‘Serata Simenon’ in ricordo di Bruno Morcavallo alla Fondazione Premio Sila

, ,   
SOIRÉE SIMENON
ALLA FONDAZIONE PREMIO SILA
UGO G. CARUSO RICORDA BRUNO MORCAVALLO E IL COMUNE IMPEGNO NELL’ ASSOCIAZIONE “AMICI DI MAIGRET” IN OCCASIONE DELLA DONAZIONE DI UN FONDO A LUI INTITOLATO ALLA FONDAZIONE “PREMIO SILA”
Il commissario Maigret irrompe a sorpresa a Cosenza negli accoglienti locali della Fondazione Premio Sila in Via del Liceo, 14, proprio nel cuore della città vecchia, abituale sede di promozione della narrativa e anche della saggistica italiana contemporanea.
L’occasione è offerta dalla donazione da parte di Argia e Achille Morcavallo alla stessa fondazione  di un cospicuo numero di romanzi di Georges Simenon appartenuti in precedenza al fratello Bruno, lettore appassionato, già docente di Bioetica presso l’Università della Calabria, scomparso anzitempo di recente.
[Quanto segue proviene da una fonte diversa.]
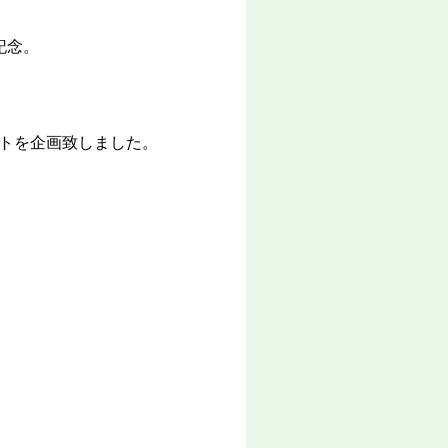
記念。
トを企画致しました。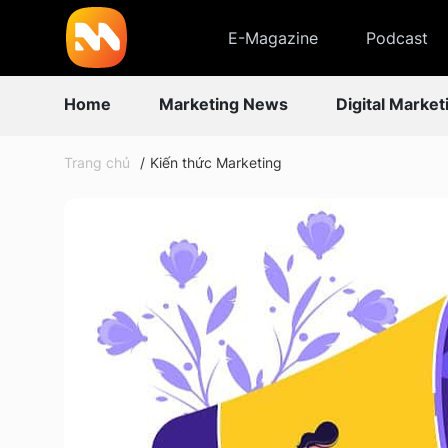
E-Magazine
Podcast
Home
Marketing News
Digital Market
Trang chủ
Kiến thức Marketing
Per ricordarlo in modo sincero ed informale si è pensato di dar vita ad  una Soirée Simenon che molto probabilmente gli sarebbe piaciuta.  Bruno Morcavallo infatti negli anni ’90 era stato tra i fondatori a Roma dell’associazione “Amici di Maigret” un gruppo di ammiratori del celebre commissario ideato dal prolifico scrittore belga e per ragioni anagrafiche da quasi tutti gli stessi sodali, scoperto grazie ai cicli Rai degli anni sessanta diretti da Mario Landi e mirabilmente interpretati da Gino Cervi.
E sarà proprio Ugo G. Caruso, storico dello spettacolo, presidente di quel sodalizio e fondatore del Movimento Telesaudadista a ricordare questa passione condivisa insieme a Bruno e ad altri amici attraverso l’organizzazione di serate tematiche in cui la divertita riproposizione di quei vecchi e rari materiali audiovisuali si coniugava con momenti gastronomici pensati con meticolosa cura filologica come pure con la dotta dissertazione sui comuni temi prediletti.
Nel corso di questo appuntamento fissato per lunedì 28 alle ore 19 nei locali della Fondazione, sarà riproposto dallo stesso Caruso un prezioso pezzo degli albori della televisione in Italia, ovvero “Sette piccole croci”, trasmesso dalla Rai nel 1957, quando gli abbonati erano ancora soltanto 360.000, attinto dal regista Vittorio Cottafavi ad un racconto di Simenon del 1950.
Si tratta di un kammerspiel poliziesco interamente ambientato  nella sala radio della Sûretè a Parigi dove la polizia durante la notte di Natale è strenuamente impegnata nel disperato tentativo di salvare un ragazzino da un pericoloso assassino seriale che si è messo sulle sue tracce sentendosene scoperto. Il dramma è interpretato da uno stuolo di attori formidabili che comprende tra gli altri Gianni Santuccio, Ivo Garrani, Renato De Carmine, Tino Bianchi e Carlo Bagno. Il Maigret di Cervi e Landi è ancora di là da venire sul piccolo schermo ma, a ben vedere, una serie di particolari tradisce la tentazione dei dirigenti Rai di trasporre quanto prima per lo schermo domestico il popolare commissario simenoniano, da subito adocchiato dal cinema, già nel 1932 e di fatto mai più lasciato in seguito.
Come si sarà ormai compreso, una serata che vuole essere intima, fervida, interessante, un modo semplice ed affettuoso per ricordare Bruno Morcavallo ed esprimergli la giusta gratitudine per la donazione intelligentemente disposta dai suoi congiunti.